Our observations also highlight the importance of using IPDA-BC with both subtype B and C primers in the ddPCR reaction as-is: We showed that modifying IPDA-BC by removing the subtype B primers in the ddPCR reaction mix when applying the assay to subtype C samples reduced the predicted capture success. Likewise, modifying IPDA-BC by removing the subtype C primers in the ddPCR reaction mix when applying the assay to subtype B samples also reduced the predicted capture success.

Based on our findings in this study, the higher rate of sequence mismatches with primers/probes could result in an underestimation of total and intact proviral load. Consequently, there may be a higher proportion of negative results (assay failure) in clinical subtype C samples obtained from India compared to those from South Africa. However, the magnitude of underestimation is likely to vary across donors and geographic regions. For example, even within the same region, proviral sequence diversity is expected to be higher in individuals who experienced prolonged viremia than in those who initiated ART during acute infection (e.g., FRESH cohort [13,26] and the cohort in [27]). This is further complicated by the degree of nucleotide mismatches between the viral strain within each individual and the IPDA-BC primers/probes. Our findings may also have implications in IPDA-derived intact/defective proviral genome ratio values. For instance, if more intact viruses contain env regions with primer/probe mismatches in Indian samples relative to South African samples but this bias is absent in defective genomes, there would be an inflation of the defective/intact proviral genome ratio in Indian samples. To address this concern, large-scale full-length proviral sequencing of Indian samples is required; however, such a database does not currently exist. We therefore urge future studies to generate such data. These considerations reflect the inherent nature of the IPDA design: the presence of double-positive psi and env signals represents a high likelihood of genome-intact proviruses, whereas the absence of a signal may indicate either true absence or it can be an indicator of primer/probe mismatches [28]. In this context, the assay is best suited for longitudinal monitoring of changes in intact reservoir size within an individual, as reservoir diversity is expected to remain relatively comparable across time points within the same donor on suppressive therapy. Accordingly, IPDA double-positive signals should be interpreted as the minimal estimate of intact proviral load.

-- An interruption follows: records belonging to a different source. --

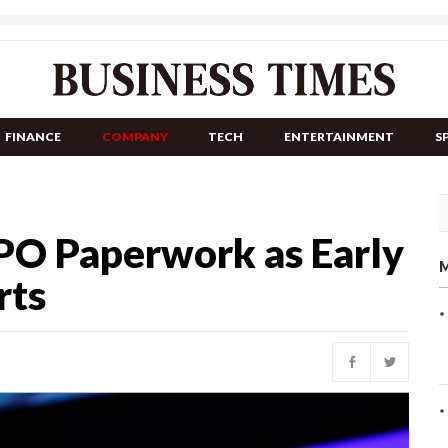
FINANCE
COMPANY
TECH
ENTERTAINMENT
S
IPO Paperwork as Early
M
rts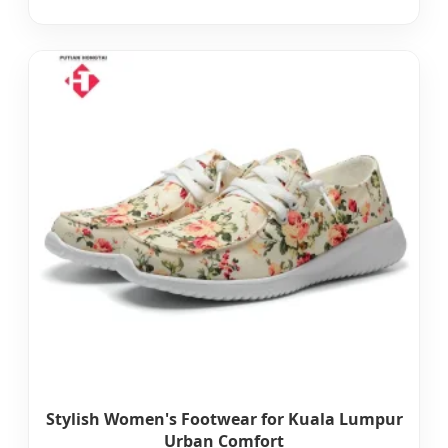
Stylish Women's Footwear for Kuala Lumpur
Urban Comfort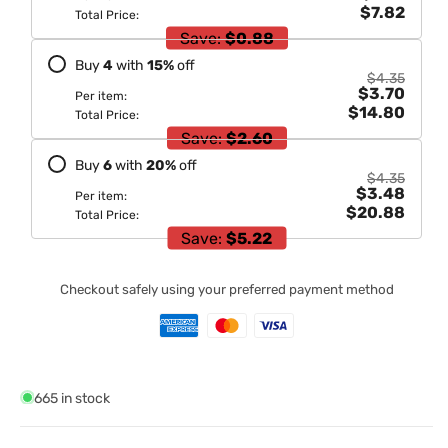
$7.82
Total Price:
Save:
$0.88
Buy
4
with
15
%
off
$4.35
$3.70
Per item:
$14.80
Total Price:
Save:
$2.60
Buy
6
with
20
%
off
$4.35
$3.48
Per item:
$20.88
Total Price:
Save:
$5.22
Checkout safely using your preferred payment method
665 in stock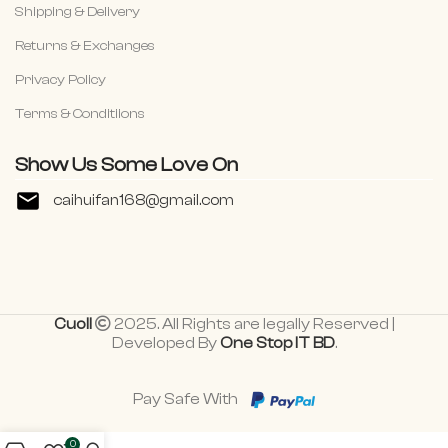
Shipping & Delivery
Returns & Exchanges
Privacy Policy
Terms & Conditiions
Show Us Some Love On
caihuifan168@gmail.com
Cuoll
2025. All Rights are legally Reserved |
Developed By
One Stop IT BD
.
Pay Safe With
0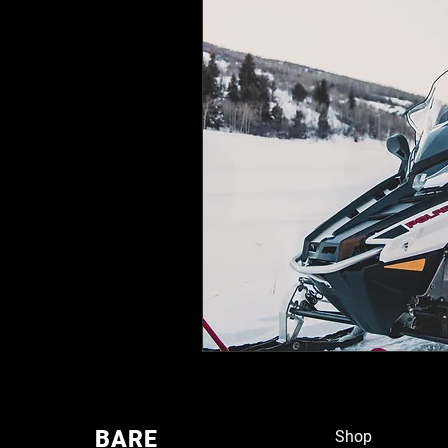
BARE
Shop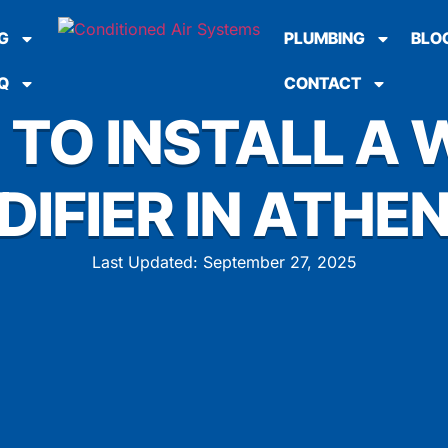
G
PLUMBING
BLO
Q
CONTACT
 TO INSTALL A
DIFIER IN ATHEN
Last Updated: September 27, 2025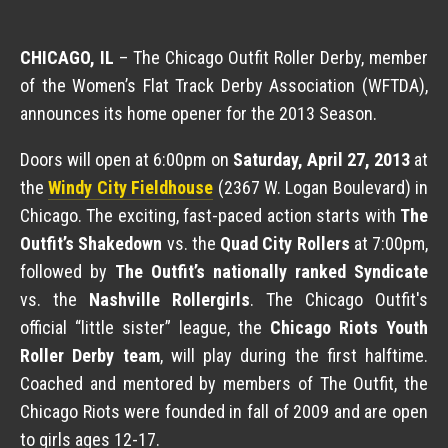
CHICAGO, IL
– The Chicago Outfit Roller Derby, member
of the Women’s Flat Track Derby Association (WFTDA),
announces its home opener for the 2013 Season.
Doors will open at 6:00pm on
Saturday, April 27, 2013
at
the
Windy City Fieldhouse
(2367 W. Logan Boulevard) in
Chicago. The exciting, fast-paced action starts with
The
Outfit’s Shakedown
vs. the
Quad City Rollers
at 7:00pm,
followed by
The Outfit’s nationally ranked
Syndicate
vs. the
Nashville Rollergirls
.
The Chicago Outfit's
official “little sister” league, the
Chicago Riots Youth
Roller Derby team
, will play during the first halftime.
Coached and mentored by members of The Outfit, the
Chicago Riots were founded in fall of 2009 and are open
to girls ages 12-17.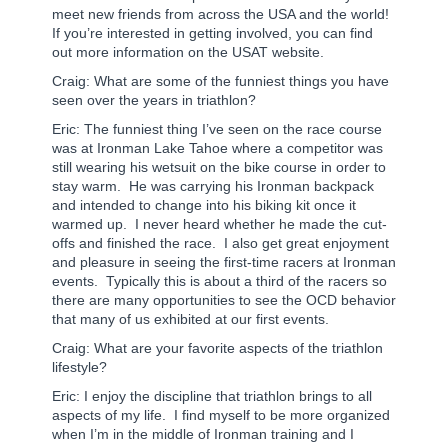
meet new friends from across the USA and the world!
If you’re interested in getting involved, you can find
out more information on the USAT website.
Craig: What are some of the funniest things you have
seen over the years in triathlon?
Eric: The funniest thing I’ve seen on the race course
was at Ironman Lake Tahoe where a competitor was
still wearing his wetsuit on the bike course in order to
stay warm.
He was carrying his Ironman backpack
and intended to change into his biking kit once it
warmed up.
I never heard whether he made the cut-
offs and finished the race.
I also get great enjoyment
and pleasure in seeing the first-time racers at Ironman
events.
Typically this is about a third of the racers so
there are many opportunities to see the OCD behavior
that many of us exhibited at our first events.
Craig: What are your favorite aspects of the triathlon
lifestyle?
Eric: I enjoy the discipline that triathlon brings to all
aspects of my life.
I find myself to be more organized
when I’m in the middle of Ironman training and I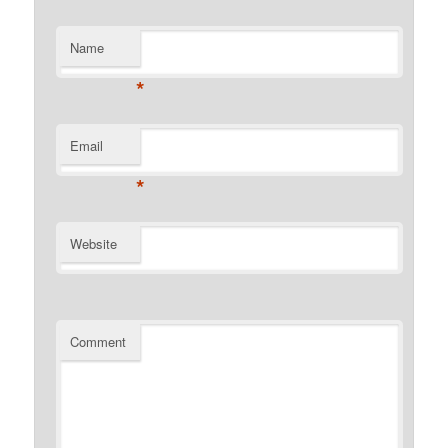
Name
*
Email
*
Website
Comment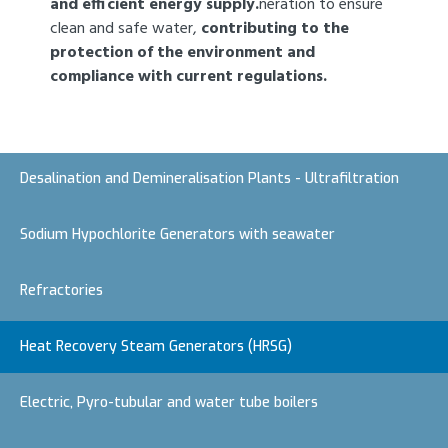
and efficient energy supply.
neration to ensure
clean and safe water,
contributing to the
protection of the environment and
compliance with current regulations.
Desalination and Demineralisation Plants - Ultrafiltration
Sodium Hypochlorite Generators with seawater
Refractories
Heat Recovery Steam Generators (HRSG)
Electric, Pyro-tubular and water tube boilers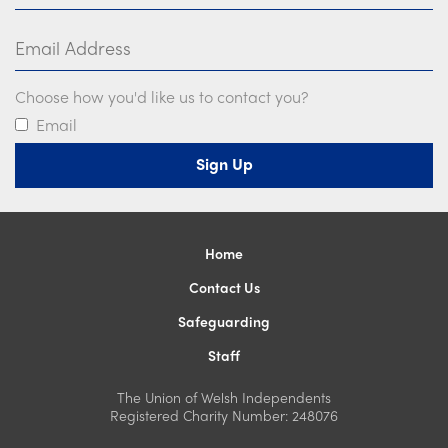
Email Address
Choose how you'd like us to contact you?
Email
Home
Contact Us
Safeguarding
Staff
The Union of Welsh Independents
Registered Charity Number: 248076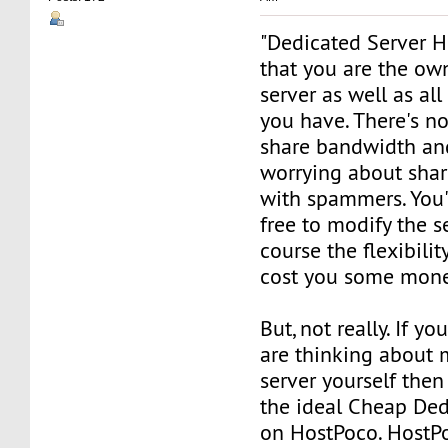
"Dedicated Server 
that you are the ow
server as well as all
you have. There's n
share bandwidth an
worrying about shar
with spammers. You'
free to modify the se
course the flexibili
cost you some mone
But, not really. If yo
are thinking about
server yourself then
the ideal Cheap Ded
on HostPoco. HostPo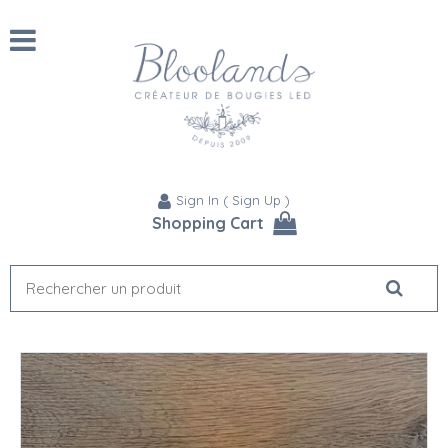
Sign In
(
Sign Up
)
Shopping Cart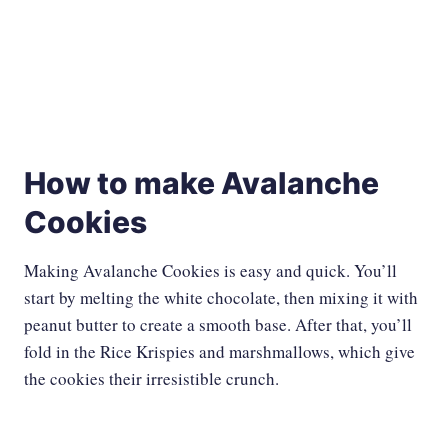
How to make Avalanche
Cookies
Making Avalanche Cookies is easy and quick. You’ll
start by melting the white chocolate, then mixing it with
peanut butter to create a smooth base. After that, you’ll
fold in the Rice Krispies and marshmallows, which give
the cookies their irresistible crunch.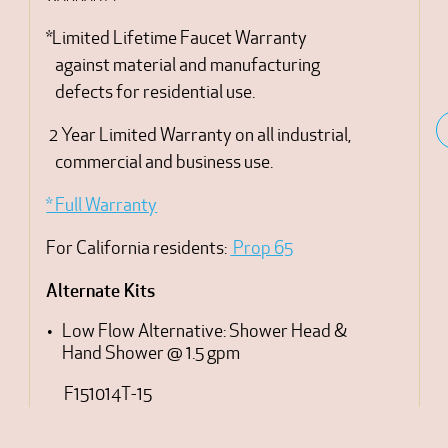
*Limited Lifetime Faucet Warranty
against material and manufacturing
defects for residential use.
2 Year Limited Warranty on all industrial,
commercial and business use.
* Full Warranty
For California residents:
Prop 65
Alternate Kits
Low Flow Alternative: Shower Head &
Hand Shower @ 1.5 gpm
F151014T-15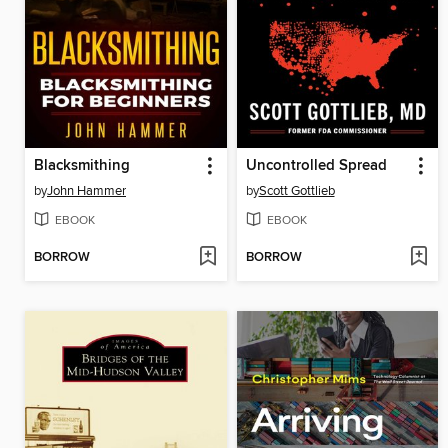
Blacksmithing
Uncontrolled Spread
by
John Hammer
by
Scott Gottlieb
EBOOK
EBOOK
BORROW
BORROW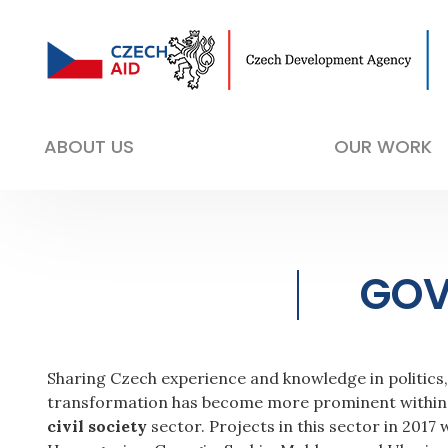
ABOUT US
OUR WORK
GOV
Sharing Czech experience and knowledge in politics
transformation has become more prominent within 
civil society
sector. Projects in this sector in 201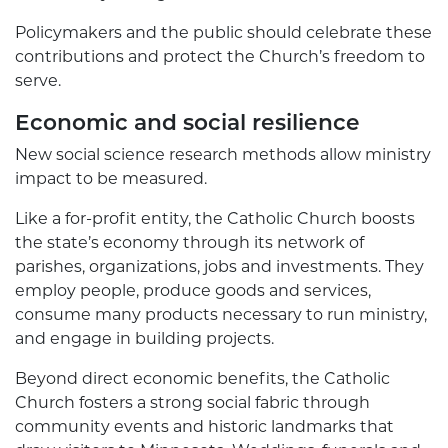
Policymakers and the public should celebrate these
contributions and protect the Church’s freedom to
serve.
Economic and social resilience
New social science research methods allow ministry
impact to be measured.
Like a for-profit entity, the Catholic Church boosts
the state’s economy through its network of
parishes, organizations, jobs and investments. They
employ people, produce goods and services,
consume many products necessary to run ministry,
and engage in building projects.
Beyond direct economic benefits, the Catholic
Church fosters a strong social fabric through
community events and historic landmarks that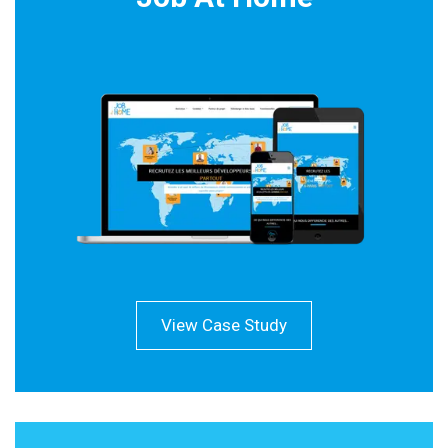
View Case Study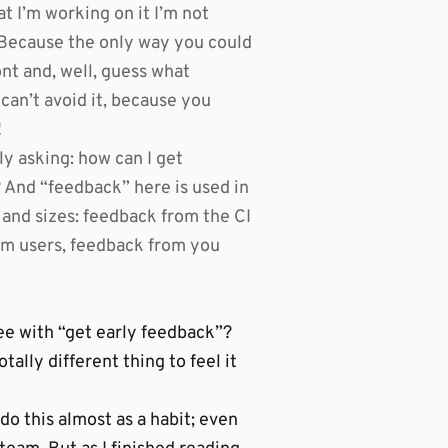
t I’m working on it I’m not
t”. Because the only way you could
ont and, well, guess what
can’t avoid it, because you
!
y asking: how can I get
? And “feedback” here is used in
 and sizes: feedback from the CI
om users, feedback from you
e with “get early feedback”?
otally different thing to feel it
 do this almost as a habit; even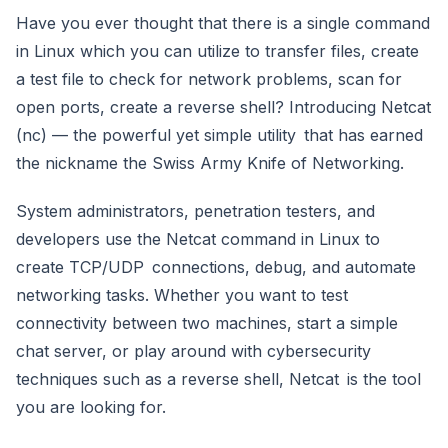
Have you ever thought that there is a single command
in Linux which you can utilize to transfer files, create
a test file to check for network problems, scan for
open ports, create a reverse shell? Introducing Netcat
(nc) — the powerful yet simple utility that has earned
the nickname the Swiss Army Knife of Networking.
System administrators, penetration testers, and
developers use the Netcat command in Linux to
create TCP/UDP connections, debug, and automate
networking tasks. Whether you want to test
connectivity between two machines, start a simple
chat server, or play around with cybersecurity
techniques such as a reverse shell, Netcat is the tool
you are looking for.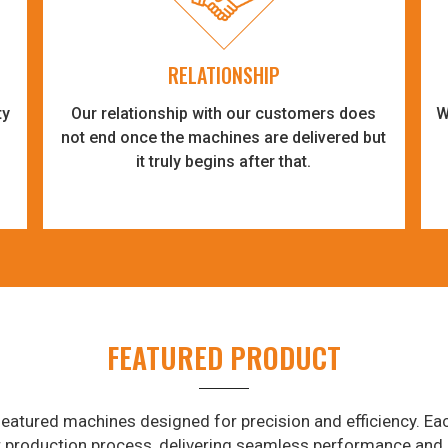
RELATIONSHIP
ty
Our relationship with our customers does
W
-
not end once the machines are delivered but
it truly begins after that.
FEATURED PRODUCT
eatured machines designed for precision and efficiency. Eac
r production process, delivering seamless performance and 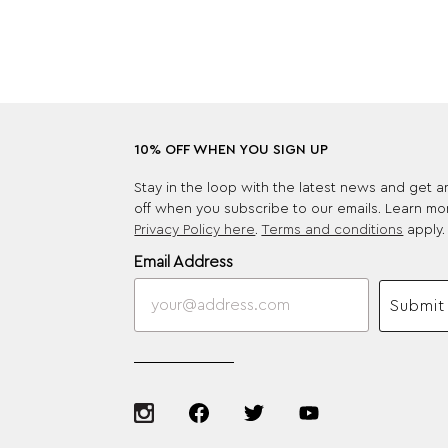
10% OFF WHEN YOU SIGN UP
Stay in the loop with the latest news and get 
off when you subscribe to our emails. Learn mo
Privacy Policy here
.
Terms and conditions
apply.
Email Address
Submit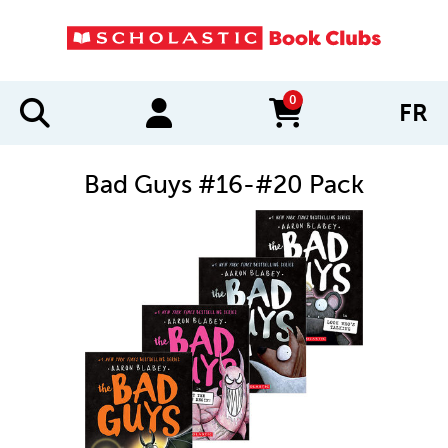
0
FR
items in cart
Bad Guys #16-#20 Pack
IMAGES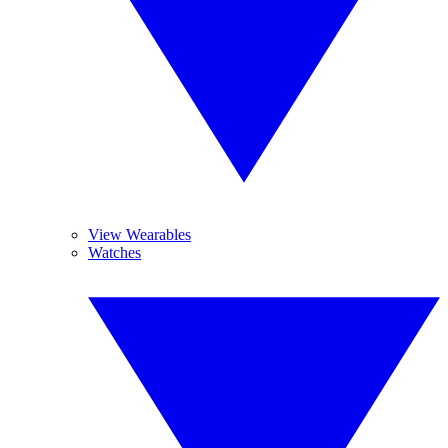
View Wearables
Watches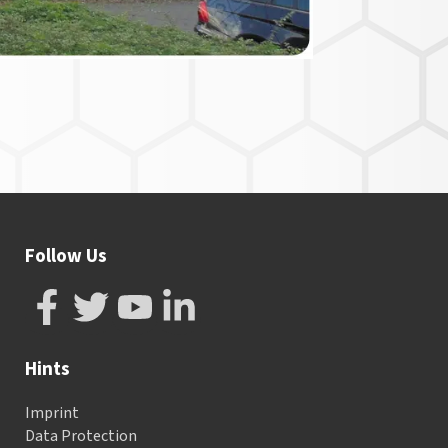
Follow Us
Hints
Imprint
Data Protection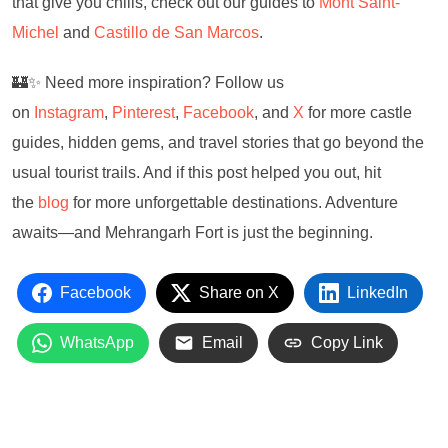
that give you chills, check out our guides to
Mont Saint-
Michel
and
Castillo de San Marcos
.
🏰✨ Need more inspiration? Follow us
on
Instagram
,
Pinterest
,
Facebook
, and
X
for more castle
guides, hidden gems, and travel stories that go beyond the
usual tourist trails. And if this post helped you out, hit
the
blog
for more unforgettable destinations. Adventure
awaits—and Mehrangarh Fort is just the beginning.
Facebook
Share on X
LinkedIn
WhatsApp
Email
Copy Link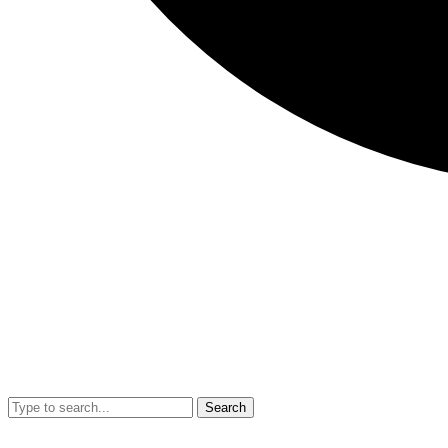
Search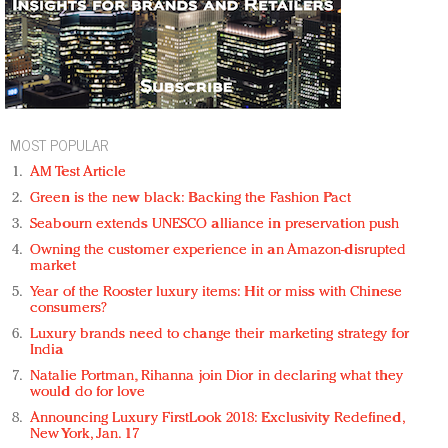
MOST POPULAR
AM Test Article
Green is the new black: Backing the Fashion Pact
Seabourn extends UNESCO alliance in preservation push
Owning the customer experience in an Amazon-disrupted
market
Year of the Rooster luxury items: Hit or miss with Chinese
consumers?
Luxury brands need to change their marketing strategy for
India
Natalie Portman, Rihanna join Dior in declaring what they
would do for love
Announcing Luxury FirstLook 2018: Exclusivity Redefined,
New York, Jan. 17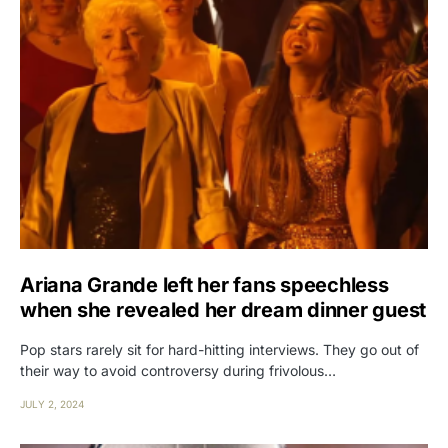
Ariana Grande left her fans speechless
when she revealed her dream dinner guest
Pop stars rarely sit for hard-hitting interviews. They go out of
their way to avoid controversy during frivolous…
JULY 2, 2024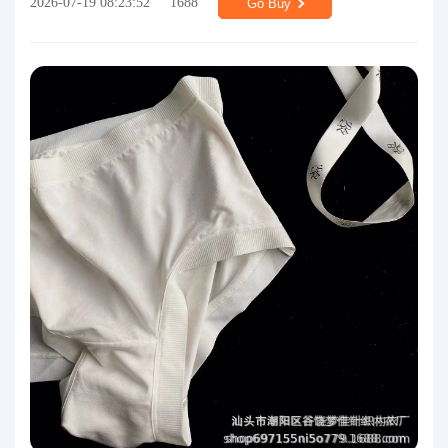
2026-07-19 08:23:52
1688
Go Buy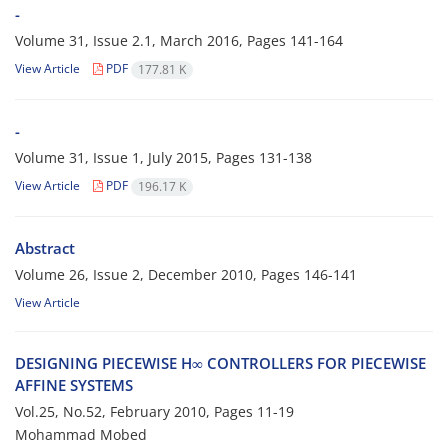
-
Volume 31, Issue 2.1, March 2016, Pages
141-164
View Article
PDF
177.81 K
-
Volume 31, Issue 1, July 2015, Pages
131-138
View Article
PDF
196.17 K
Abstract
Volume 26, Issue 2, December 2010, Pages
146-141
View Article
D‌E‌S‌I‌G‌N‌I‌N‌G P‌I‌E‌C‌E‌W‌I‌S‌E H∞ C‌O‌N‌T‌R‌O‌L‌L‌E‌R‌S F‌O‌R P‌I‌E‌C‌E‌W‌I‌S‌E
A‌F‌F‌I‌N‌E S‌Y‌S‌T‌E‌M‌S
Vol.25, No.52, February 2010, Pages
11-19
Mohammad Mobed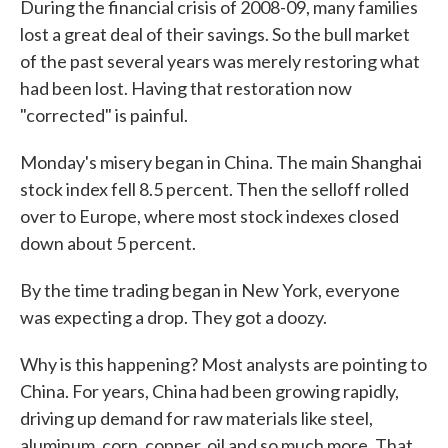
During the financial crisis of 2008-09, many families
lost a great deal of their savings. So the bull market
of the past several years was merely restoring what
had been lost. Having that restoration now
"corrected" is painful.
Monday's misery began in China. The main Shanghai
stock index fell 8.5 percent. Then the selloff rolled
over to Europe, where most stock indexes closed
down about 5 percent.
By the time trading began in New York, everyone
was expecting a drop. They got a doozy.
Why is this happening? Most analysts are pointing to
China. For years, China had been growing rapidly,
driving up demand for raw materials like steel,
aluminum, corn, copper, oil and so much more. That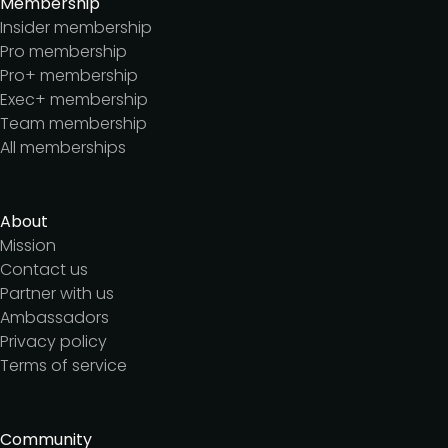
Membership
Insider membership
Pro membership
Pro+ membership
Exec+ membership
Team membership
All memberships
About
Mission
Contact us
Partner with us
Ambassadors
Privacy policy
Terms of service
Community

Our study is foremost limited by the poor sensitivity and specificity of the prediction criteria we used. As expected, all cases of eCLEAR trial experimental IPDA failures occurred when a target sequence had less than 100% sequence identity relative to the primers/probes (Supplementary Figure S7), supporting that Definition #3 represents the probable minimal passing frequency. Despite the absence of failures in the FRESH cohort (the original samples used to validate IPDA-BC), our in silico Definition #1 prediction achieved only 60% sensitivity. We also recognize that our approach to evaluate the sensitivity and specificity of the in silico Definitions used to predict primer/probe binding may be influenced by the use of viral sequences obtained from pre-ART plasma samples of eCLEAR cohort donors. Specifically, sequences from pre-ART plasma may represent only a subset of the proviral pool during supressive ART [29]. Futhermore, we used consensus sequences derived from donor-specific viral pools for the sensitivity and specificity evaluations. Since consensus sequences represent the most frequently observed bases at each nucleotide position and may miss minority variants, our sensitivty and specificity estimation should be considered a minimal estimate.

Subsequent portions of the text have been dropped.